Collected data:
---------------
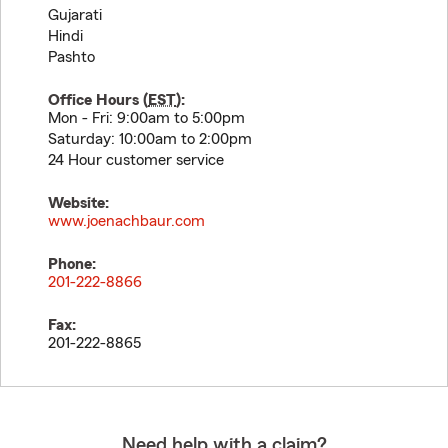
Gujarati
Hindi
Pashto
Office Hours (
EST
):
Mon - Fri: 9:00am to 5:00pm
Saturday: 10:00am to 2:00pm
24 Hour customer service
Website:
www.joenachbaur.com
Phone:
201-222-8866
Fax:
201-222-8865
Need help with a claim?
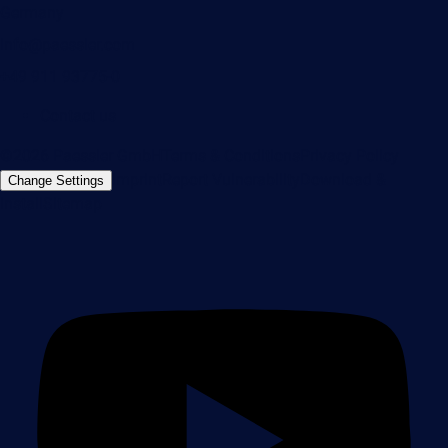
Germany
info@paessler.com
+49 911 93775-0
Contact us
©2026 Paessler GmbH
Terms & Conditions
Privacy Policy
Imprint
Report Vulnerability
Download &
Change Settings
Install
Sitemap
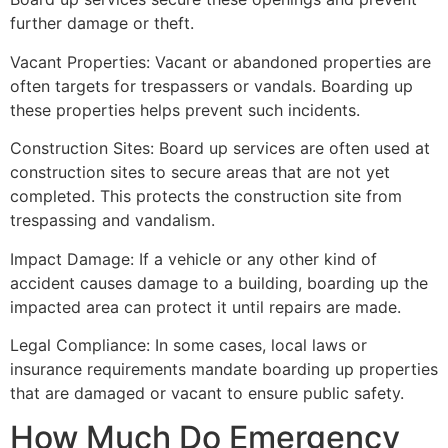
further damage or theft.
Vacant Properties: Vacant or abandoned properties are
often targets for trespassers or vandals. Boarding up
these properties helps prevent such incidents.
Construction Sites: Board up services are often used at
construction sites to secure areas that are not yet
completed. This protects the construction site from
trespassing and vandalism.
Impact Damage: If a vehicle or any other kind of
accident causes damage to a building, boarding up the
impacted area can protect it until repairs are made.
Legal Compliance: In some cases, local laws or
insurance requirements mandate boarding up properties
that are damaged or vacant to ensure public safety.
How Much Do Emergency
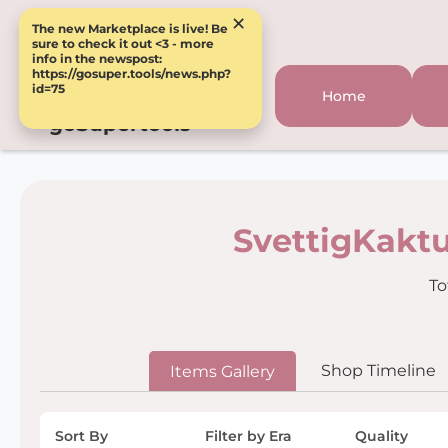
×
The new Marketplace is live! Be
sure to check it out <3 - more
info in the newspost:
https://gosuper.tools/news.php?
id=75
Home
goSupertools
SvettigKaktu
To
Shop Timeline
Items Gallery
Sort By
Filter by Era
Quality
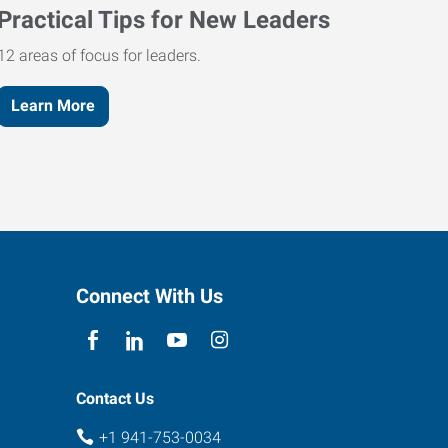
Practical Tips for New Leaders
12 areas of focus for leaders.
Learn More
Connect With Us
Contact Us
+1 941-753-0034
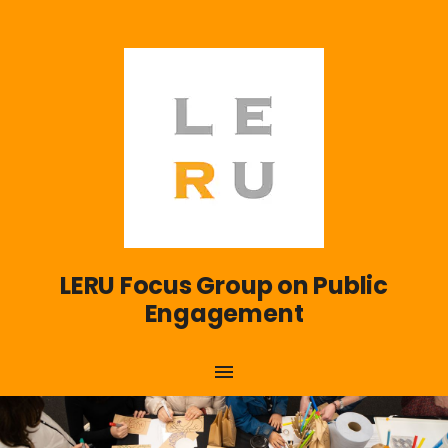
LERU Focus Group on Public
Engagement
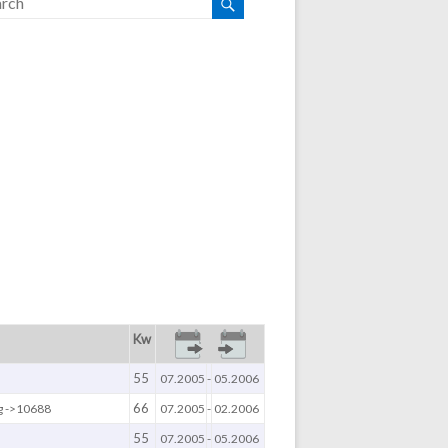
Kw
55
07.2005
-
05.2006
66
g ->10688
07.2005
-
02.2006
55
07.2005
-
05.2006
---------------
**WORK INSTRUCTION:** Please give the records above again exactly as they stand, with no pictures.

**SOLUTION TO THIS PROBLEM:**
Gujarati
Hindi
Pashto
Office Hours (
EST
):
Mon - Fri: 9:00am to 5:00pm
Saturday: 10:00am to 2:00pm
24 Hour customer service
Website:
www.joenachbaur.com
Phone:
201-222-8866
Fax:
201-222-8865
Need help with a claim?
Germany
info@paessler.com
+49 911 93775-0
Contact us
©2026 Paessler GmbH
Terms & Conditions
Privacy Policy
Imprint
Report Vulnerability
Download &
Change Settings
Install
Sitemap
further damage or theft.
Vacant Properties: Vacant or abandoned properties are
often targets for trespassers or vandals. Boarding up
these properties helps prevent such incidents.
Construction Sites: Board up services are often used at
construction sites to secure areas that are not yet
completed. This protects the construction site from
trespassing and vandalism.
Impact Damage: If a vehicle or any other kind of
accident causes damage to a building, boarding up the
impacted area can protect it until repairs are made.
Legal Compliance: In some cases, local laws or
insurance requirements mandate boarding up properties
that are damaged or vacant to ensure public safety.
How Much Do Emergency
×
The new Marketplace is live! Be
sure to check it out <3 - more
info in the newspost:
https://gosuper.tools/news.php?
id=75
Home
goSupertools
SvettigKaktu
To
Shop Timeline
Items Gallery
Sort By
Filter by Era
Quality
Practical Tips for New Leaders
12 areas of focus for leaders.
Learn More
Connect With Us
Contact Us
+1 941-753-0034
LERU Focus Group on Public
Engagement
Kw
55
07.2005
-
05.2006
66
g ->10688
07.2005
-
02.2006
55
07.2005
-
05.2006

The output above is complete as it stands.